Tested some popular GGUFs for 16GB VRAM target
Got interested in local LLMs recently, so I decided to test in coding benchmark which of the popular GGUF distillations work well enough for my 16GB RTX4070Ti SUPER GPU. I haven't found similar tests, people mostly compare non distilled LLMs, which isn't very realistic for local LLMs, as for me.

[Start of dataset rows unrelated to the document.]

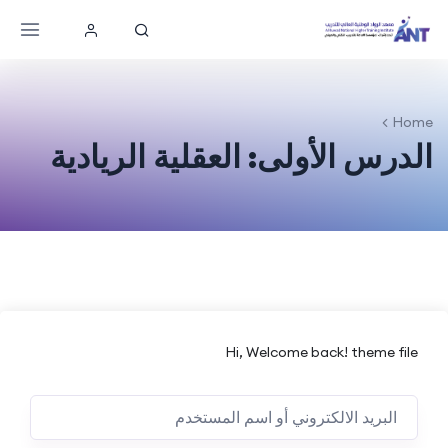
Home
الدرس الأولى: العقلية الريادية
Hi, Welcome back! theme file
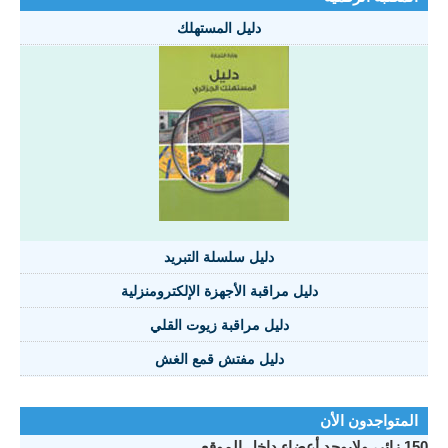
دليل المستهلك
دليل سلسلة التبريد
دليل مراقبة الأجهزة الإلكترومنزلية
دليل مراقبة زيوت القلي
دليل مفتش قمع الغش
المتواجدون الأن
150 زائر، ولايوجد أعضاء داخل الموقع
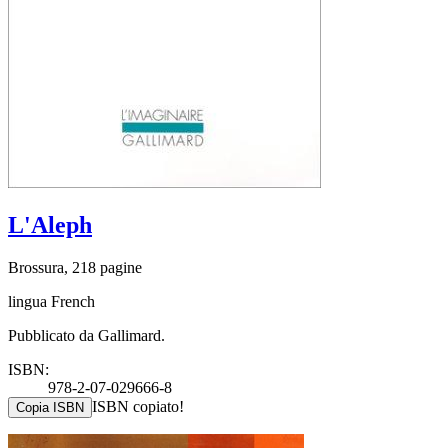
L'Aleph
Brossura, 218 pagine
lingua French
Pubblicato da Gallimard.
ISBN:
978-2-07-029666-8
ISBN copiato!
Copia ISBN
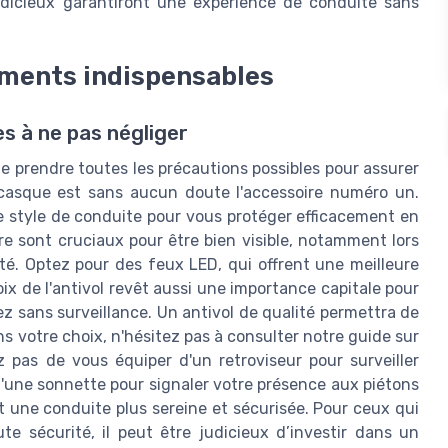
udicieux garantiront une expérience de conduite sans
pements indispensables
es à ne pas négliger
 de prendre toutes les précautions possibles pour assurer
e casque est sans aucun doute l'accessoire numéro un.
e style de conduite pour vous protéger efficacement en
ère sont cruciaux pour être bien visible, notamment lors
té. Optez pour des feux LED, qui offrent une meilleure
ix de l'antivol revêt aussi une importance capitale pour
sez sans surveillance. Un antivol de qualité permettra de
ns votre choix, n'hésitez pas à consulter notre guide sur
iez pas de vous équiper d'un retroviseur pour surveiller
 d'une sonnette pour signaler votre présence aux piétons
t une conduite plus sereine et sécurisée. Pour ceux qui
te sécurité, il peut être judicieux d’investir dans un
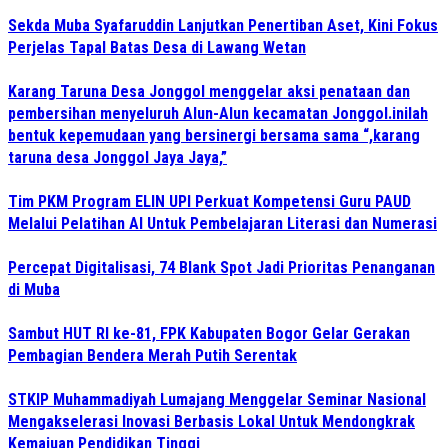
Sekda Muba Syafaruddin Lanjutkan Penertiban Aset, Kini Fokus
Perjelas Tapal Batas Desa di Lawang Wetan
Karang Taruna Desa Jonggol menggelar aksi penataan dan
pembersihan menyeluruh Alun-Alun kecamatan Jonggol.inilah
bentuk kepemudaan yang bersinergi bersama sama “,karang
taruna desa Jonggol Jaya Jaya,”
Tim PKM Program ELIN UPI Perkuat Kompetensi Guru PAUD
Melalui Pelatihan AI Untuk Pembelajaran Literasi dan Numerasi
Percepat Digitalisasi, 74 Blank Spot Jadi Prioritas Penanganan
di Muba
Sambut HUT RI ke-81, FPK Kabupaten Bogor Gelar Gerakan
Pembagian Bendera Merah Putih Serentak
STKIP Muhammadiyah Lumajang Menggelar Seminar Nasional
Mengakselerasi Inovasi Berbasis Lokal Untuk Mendongkrak
Kemajuan Pendidikan Tinggi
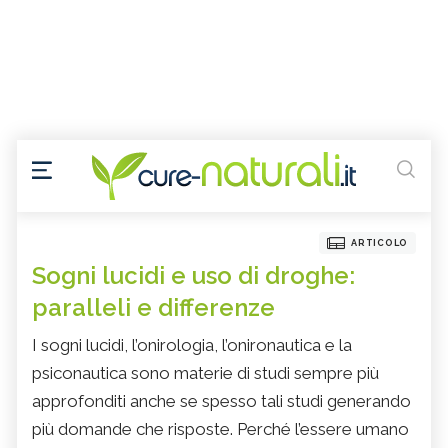
ARTICOLO
Sogni lucidi e uso di droghe:
paralleli e differenze
I sogni lucidi, l’onirologia, l’onironautica e la
psiconautica sono materie di studi sempre più
approfonditi anche se spesso tali studi generando
più domande che risposte. Perché l’essere umano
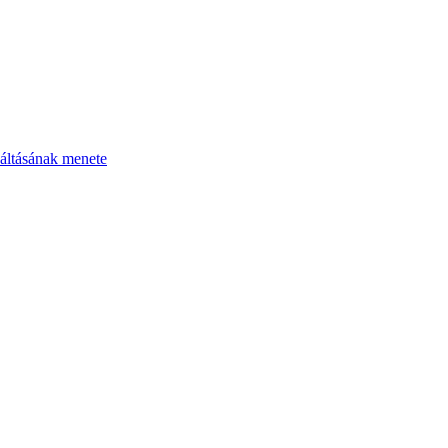
áltásának menete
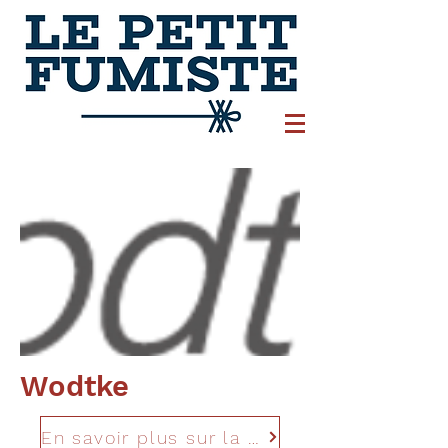
Wodtke
En savoir plus sur la marque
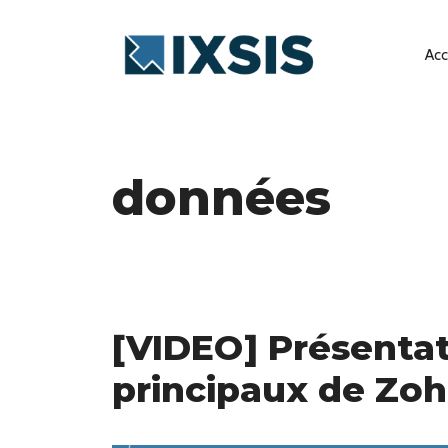
Aller
au
Acc
contenu
données
[VIDEO] Présenta
principaux de Zo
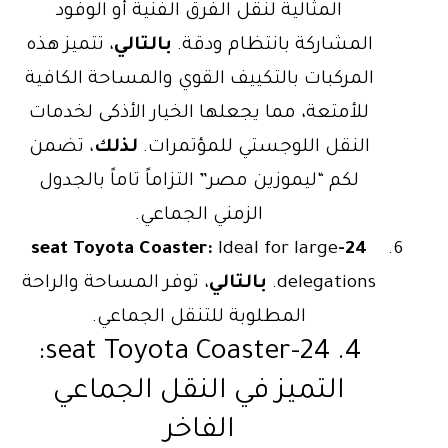
المثالية لنقل الفرق الفنية أو الوفود
المشاركة بانتظام ودقة.
بالتالي
، تتميز هذه
المركبات بالتكييف القوي والمساحة الكافية
للأمتعة، مما يجعلها الخيار الأذكى لخدمات
النقل اللوجستي للمؤتمرات.
لذلك
، تضمن
لكم “ليموزين مصر” التزاماً تاماً بالجدول
الزمني الجماعي.
Ideal for large
24-seat Toyota Coaster:
delegations.
بالتالي
، توفر المساحة والراحة
المطلوبة للتنقل الجماعي.
4. 24-seat Toyota Coaster:
التميز في النقل الجماعي
الفاخر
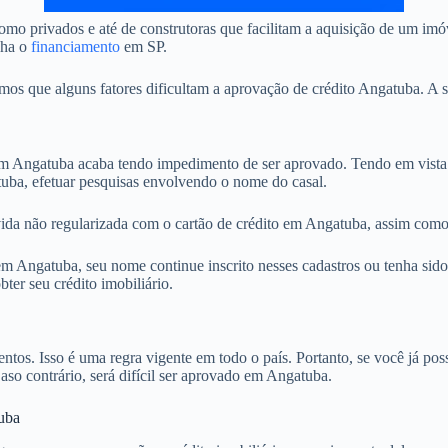
mo privados e até de construtoras que facilitam a aquisição de um im
nha o
financiamento
em SP.
 que alguns fatores dificultam a aprovação de crédito Angatuba. A se
 Angatuba acaba tendo impedimento de ser aprovado. Tendo em vista q
tuba, efetuar pesquisas envolvendo o nome do casal.
ida não regularizada com o cartão de crédito em Angatuba, assim como 
 Angatuba, seu nome continue inscrito nesses cadastros ou tenha sido 
ter seu crédito imobiliário.
. Isso é uma regra vigente em todo o país. Portanto, se você já possu
Caso contrário, será difícil ser aprovado em Angatuba.
uba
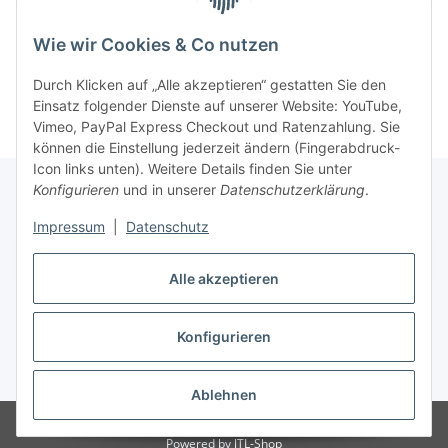
Wie wir Cookies & Co nutzen
Durch Klicken auf „Alle akzeptieren“ gestatten Sie den
Einsatz folgender Dienste auf unserer Website: YouTube,
Vimeo, PayPal Express Checkout und Ratenzahlung. Sie
können die Einstellung jederzeit ändern (Fingerabdruck-
Icon links unten). Weitere Details finden Sie unter
Konfigurieren
und in unserer
Datenschutzerklärung
.
Impressum
|
Datenschutz
Vertrag widerrufen
Alle akzeptieren
Konfigurieren
* Alle Preise inkl. gesetzlicher USt., zzgl.
Versand
Ablehnen
© Nipponteile
Besucherzähler: 2642557
Powered by
JTL-Shop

I run LLMs via LM-Studio server and used can-ai-code benchmark locally inside WSL2/Windows 11.
LLM (16K context, all on GPU, 120+ is good) | tok/sec | Passed | Max fit context |
---|---|---|---|
bartowski/Qwen2.5-Coder-32B-Instruct-IQ3_XXS.gguf | 13.71 | 147 | 8K wil fit on ~25t/s |
chatpdflocal/Qwen2.5.1-Coder-14B-Instruct-Q4_K_M.gguf | 48.67 | 146 | 28K |
bartowski/Qwen2.5-Coder-14B-Instruct-Q5_K_M.gguf | 45.13 | 146 | 16K, all 14B |
unsloth/phi-4-Q5_K_M.gguf | 51.04 | 143 | 16K all phi4 |
bartowski/Qwen2.5-Coder-14B-Instruct-Q4_K_M.gguf | 50.79 | 143 | 24K |
bartowski/phi-4-IQ3_M.gguf | 49.35 | 143 | |
bartowski/Mistral-Small-24B-Instruct-2501-IQ3_XS.gguf | 40.86 | 143 | 24K |
bartowski/phi-4-Q5_K_M.gguf | 48.04 | 142 | |
bartowski/Mistral-Small-24B-Instruct-2501-Q3_K_L.gguf | 36.48 | 141 | 16K |
bartowski/Qwen2.5.1-Coder-7B-Instruct-Q8_0.gguf | 60.5 | 140 | 32K, max |
bartowski/Qwen2.5-Coder-7B-Instruct-Q8_0.gguf | 60.06 | 139 | 32K, max |
bartowski/Qwen2.5-Coder-14B-Q5_K_M.gguf | 46.27 | 139 | |
unsloth/Qwen2.5-Coder-14B-Instruct-Q5_K_M.gguf | 38.96 | 139 | |
unsloth/Qwen2.5-Coder-14B-Instruct-Q8_0.gguf | 10.33 | 139 | |
bartowski/Qwen2.5-Coder-14B-Instruct-IQ3_M.gguf | 58.74 | 137 | 32K |
bartowski/Qwen2.5-Coder-14B-Instruct-IQ3_XS.gguf | 47.22 | 135 | 32K |
bartowski/Codestral-22B-v0.1-IQ3_M.gguf | 40.79 | 135 | 16K |
bartowski/Yi-Coder-9B-Chat-Q8_0.gguf | 50.39 | 131 | 40K |
bartowski/Yi-Coder-9B-Chat-Q6_K.gguf | 57.13 | 126 | 50K |
bartowski/codegeex4-all-9b-Q6_K.gguf | 57.12 | 124 | 70K |
bartowski/gemma-2-27b-it-IQ3_XS.gguf | 33.21 | 118 | 8K Context limit! |
bartowski/Qwen2.5-Coder-7B-Instruct-Q6_K.gguf | 70.52 | 115 | |
bartowski/Qwen2.5-Coder-7B-Instruct-Q6_K_L.gguf | 69.67 | 113 | |
bartowski/Mistral-Small-Instruct-2409-22B-Q4_K_M.gguf | 12.96 | 107 | |
unsloth/Qwen2.5-Coder-7B-Instruct-Q8_0.gguf | 51.77 | 105 | 64K |
tensorblock/code-millenials-13b-Q5_K_M.gguf | 17.15 | 102 | |
bartowski/codegeex4-all-9b-Q8_0.gguf | 46.55 | 97 | |
bartowski/Mistral-Small-Instruct-2409-22B-IQ3_M.gguf | 45.26 | 91 | |
starble-dev/Mistral-Nemo-12B-Instruct-2407-GGUF | 51.51 | 82 | 28K |
bartowski/SuperNova-Medius-14.8B-Q5_K_M.gguf | 39.09 | 82 | |
Bartowski/DeepSeek-Coder-V2-Lite-Instruct-Q5_K_M.gguf | 29.21 | 73 | |
bartowski/EXAONE-3.5-7.8B-Instruct-Q6_K.gguf | 73.7 | 42 | |
bartowski/EXAONE-3.5-7.8B-Instruct-GGUF | 54.86 | 16 | |
bartowski/EXAONE-3.5-32B-Instruct-IQ3_XS.gguf | 11.09 | 16 | |
bartowski/DeepSeek-R1-Distill-Qwen-14B-IQ3_M.gguf | 49.11 | 3 | |
bartowski/DeepSeek-R1-Distill-Qwen-14B-Q5_K_M.gguf | 40.52 | 3 |
`bartowski/codegeex4-all-9b-Q6_K.gguf` and `bartowski/Qwen2.5-Coder-7B-Instruct-Q8_0.gguf` worked surprisingly well, as to my finding. I think 16GB VRAM limit will be very relevant for next few years. What do you think?
Edit: updated table with few fixes.
Edit2: replaced image with text table, added Qwen 2.5.1 and Mistral Small 3 2501 24B.